Outside-the-Box Americana Tunesmithing and Sizzling Chops with Demolition String Band in Williamsburg Tomorrow Night
What’s the likelihood that a band whose popularity peaked two decades ago would be the best in their field in New York in 2023?
Say what you want about attrition in the wake of the 2020-21 lockdowns, and the implosion of the Americana scene here, but Demolition String Band have put down deep roots and have survived to the point where they’re the creme de la creme of New York country bands. And they’re a lot more than country: they play both electric and acoustic shows and are as likely to romp through a bluegrass tune as they are to channel X during their mid-80s country phase, or blast through a punkgrass version of a Madonna hit (which the Material Girl vociferously endorsed). They’re bringing their mix of sizzling fretwork and fetching vocal harmonies to Skinny Dennis tomorrow night, Jan 21 at 9 PM. If you reallly want to make a day out of it, another eclectic and individualistic guitarist, Felix Slim plays his mix of ragtime and Romany-influenced sounds there starting at 4 PM.
In the years since their early-zeros heyday, co-leaders Boo Reiners and Elena Skye have sharpened their chops even further. If memory serves right, he played guitar on a Klezmatics record, and also with unpredictable jazz group Swingadelic. Skye’s main axe is the mandolin, but she also plays acoustic and baritone guitar.
A look back at what they were doing back in the day before Dick Cheney’s notorious PREP act changed the world reflects how much fun they still have mashing up country and country-adjacent styles. On March 25, 2001, they opened for punkgrass band Split Lip Rayfield at the Mercury. That night, the highlight of the set was an ominously loping spaghetti western instrumental that gave Skye a launching pad to flex on the baritone.
Then a few blocks north at the C-Note, almost a month to the day later, they opened a killer triplebill with gothic grasscore band Slim Cessna’s Auto Club and then an excellent Bakersfield-style guitarist and crooner, Buddy Woodward & Nitro Express, headlining. One of the most memorable songs of that sold-out evening was a poignant version of his signature ballad, Lost in Austin, but another that was just as good was Demolition String Band’s raw, venomous cover of the Mary Lee Kortes hit Give It to the Needy. The original is deceptively blithe and sarcastic; Skye’s vocals that night brought out every drop of vengeful undercurrent.
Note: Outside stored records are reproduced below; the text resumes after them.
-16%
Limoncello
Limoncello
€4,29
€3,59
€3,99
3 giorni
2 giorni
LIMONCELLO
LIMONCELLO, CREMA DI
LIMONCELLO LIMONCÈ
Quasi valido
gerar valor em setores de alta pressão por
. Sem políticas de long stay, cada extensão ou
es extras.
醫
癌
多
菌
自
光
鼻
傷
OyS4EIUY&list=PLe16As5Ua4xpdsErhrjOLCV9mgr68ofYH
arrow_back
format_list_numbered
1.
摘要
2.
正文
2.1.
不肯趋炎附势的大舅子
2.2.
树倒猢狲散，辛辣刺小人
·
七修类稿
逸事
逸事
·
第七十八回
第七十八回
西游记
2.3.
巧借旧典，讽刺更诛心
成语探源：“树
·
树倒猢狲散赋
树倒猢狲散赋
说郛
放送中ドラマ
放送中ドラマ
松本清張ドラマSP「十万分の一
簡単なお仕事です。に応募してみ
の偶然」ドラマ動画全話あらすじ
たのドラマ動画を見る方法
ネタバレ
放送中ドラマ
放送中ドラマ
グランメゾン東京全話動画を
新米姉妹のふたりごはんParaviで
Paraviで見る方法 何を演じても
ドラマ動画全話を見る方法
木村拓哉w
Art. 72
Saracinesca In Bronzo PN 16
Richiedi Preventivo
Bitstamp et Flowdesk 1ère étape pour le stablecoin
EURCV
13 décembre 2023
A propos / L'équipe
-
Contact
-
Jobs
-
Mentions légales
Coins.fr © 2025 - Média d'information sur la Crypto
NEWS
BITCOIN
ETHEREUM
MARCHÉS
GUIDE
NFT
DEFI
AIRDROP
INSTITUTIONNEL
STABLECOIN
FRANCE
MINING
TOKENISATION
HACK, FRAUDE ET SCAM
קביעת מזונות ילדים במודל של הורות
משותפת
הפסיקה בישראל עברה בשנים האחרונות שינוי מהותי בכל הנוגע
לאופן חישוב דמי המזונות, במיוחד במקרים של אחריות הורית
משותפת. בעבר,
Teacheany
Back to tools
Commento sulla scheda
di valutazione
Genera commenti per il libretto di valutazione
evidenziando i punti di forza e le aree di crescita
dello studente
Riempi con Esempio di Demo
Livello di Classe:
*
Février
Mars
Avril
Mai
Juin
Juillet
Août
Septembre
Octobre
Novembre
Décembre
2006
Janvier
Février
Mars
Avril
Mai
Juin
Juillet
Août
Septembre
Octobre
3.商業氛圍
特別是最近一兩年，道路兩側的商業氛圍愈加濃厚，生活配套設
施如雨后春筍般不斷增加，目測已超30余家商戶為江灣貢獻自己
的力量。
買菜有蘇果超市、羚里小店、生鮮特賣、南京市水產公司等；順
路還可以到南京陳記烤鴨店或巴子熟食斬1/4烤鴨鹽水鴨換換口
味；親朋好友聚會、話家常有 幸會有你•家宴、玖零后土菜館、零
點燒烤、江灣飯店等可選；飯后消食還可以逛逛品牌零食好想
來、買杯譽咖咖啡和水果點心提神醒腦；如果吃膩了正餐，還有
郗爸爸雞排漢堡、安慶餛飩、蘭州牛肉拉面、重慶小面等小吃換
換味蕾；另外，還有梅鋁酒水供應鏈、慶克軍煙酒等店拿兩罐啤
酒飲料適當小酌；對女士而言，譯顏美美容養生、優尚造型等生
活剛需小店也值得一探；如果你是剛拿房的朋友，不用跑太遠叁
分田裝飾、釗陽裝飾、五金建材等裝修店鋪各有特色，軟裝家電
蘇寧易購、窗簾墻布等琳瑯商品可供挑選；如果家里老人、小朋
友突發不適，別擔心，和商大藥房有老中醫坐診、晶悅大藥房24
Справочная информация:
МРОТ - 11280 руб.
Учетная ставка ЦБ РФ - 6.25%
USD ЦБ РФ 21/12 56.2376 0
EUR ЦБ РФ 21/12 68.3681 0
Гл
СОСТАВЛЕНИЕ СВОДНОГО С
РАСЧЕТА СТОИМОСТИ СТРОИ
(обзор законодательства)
Yet the most memorable show they played that year might have been an acoustic gig by Skye and Reiners two days after 9/11 at Sidewalk, a dumpy little brunch spot where a lot of New York bands would play their first gig and then move on. That night, smoke was still billowing from Ground Zero – it was impossible to get past the corner of Fulton and Broadway, where the ash was knee deep. On the walk up deserted streets to Avenue A, there were flyers taped to lampposts by relatives desperate to find loved ones who’d worked in the Twin Towers.
In the makeshift back room at the restaurant, a small, subdued crowd were treated to quiet and harrowing sets by Kortes, Jenifer Jackson, and then the Demolition String Band brain trust. It was surreal to hear them playing stark, rustic acoustic versions of big Rodeo Bar crowd-pleasers like the swaying Garden of Love and that goofy Madonna cover, with Bob Packwood adding erudite Nashville atmosphere on piano. Then again, it was a surreal time to be in New York. At the end of the show, they invited Kortes up to provide some electric harmonies on a George Jones tune.
And at this even more surreal historical moment, Demolition String Band are still here to remind us that we can transcend even times like these.